The Clearing Path is the side project of Summit mastermind Gabriele Gramaglia, both projects of course being put out on I, Voidhanger Records and make for some very interesting listening. This latest offering from The Clearing Path is just over half an hour of zoned out black metal beauty rushing over you in cosmic waves as you try and wrap your head around the beast that you have been exposed too and are attempting to understand. There is something beautifully twisted about Watershed Between Firmament And The Realm Of Hyperborea which serves to make it an album that you can't help but to sink your teeth into. With lush production and richly layered songwriting, getting to spend time with this record is a treat for the eardrums and navigating the ethereal sonic paths painted on these tracks is the sort of journey that no black metal fan should take lightly. The Clearing Path fascinates and castigates as you find yourself drowning in gorgeous black (and even post-black) metal absolution.
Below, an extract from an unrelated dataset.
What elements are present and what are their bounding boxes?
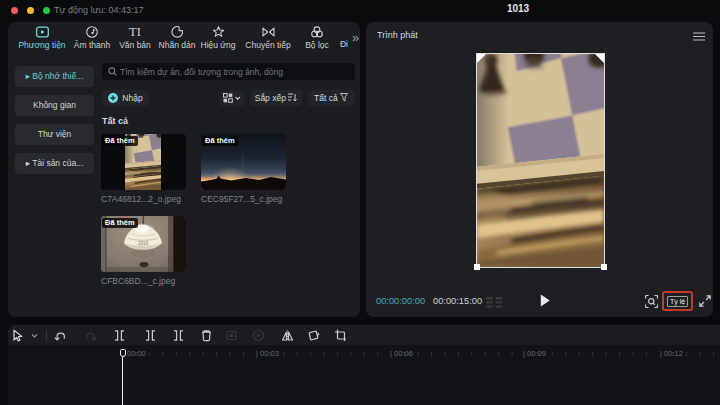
svg-text:TI: TI [129,26,141,38]
svg-text:2019: 2019 [138,241,149,246]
I think the balance of crazy old school dissonance with more contemporary ideas is a huge part of what makes this record so interesting. On top of that rather than using the keys to push for over the top bombast so typical of symphonic black metal it feels like The Clearing Path are much more comfortable using keys and synths as a padding for the music rather than pushing it to the fore. It means that the record has a vibe that is distinctly its own, informed just as much by traditional black metal maxims as it is by avant-garde explorations. The eerily dissonant guitars on tracks like "Stargazer Monolith" only serve to build on this impression, showing us that the deeper we delve into this world of twisted songwriting and experimental progressions the more madness we will find. The Clearing Path are the sort of black metal band who force you to ask questions of the genre and who remind us time and time again of the exotic new twists and turns this music has always been capable of making.
This is a record that expands on the boundaries of black metal and pushes some really interesting songwriting in a lot of really interesting ways. This is a record that forces you to come to terms with some of the darker aspects of the genre as well as the more out there ones, but it isn't especially challenging for the casual black metal fan to be able to dig in too. In fact it's an album which is pretty clearly digestible and one that you're going to find a lot of reason and ways to pick apart. If you can't fall in love with what is being unfurled before us here, with flashy guitar histrionics, progressive songwriting and the creation of an almost apocalyptic soundworld then maybe you never were meant to be into black metal in the first place. This is an album that looks back at the listener and allows you to find a sort of uncomfortable respite in its demented innards. Dig in.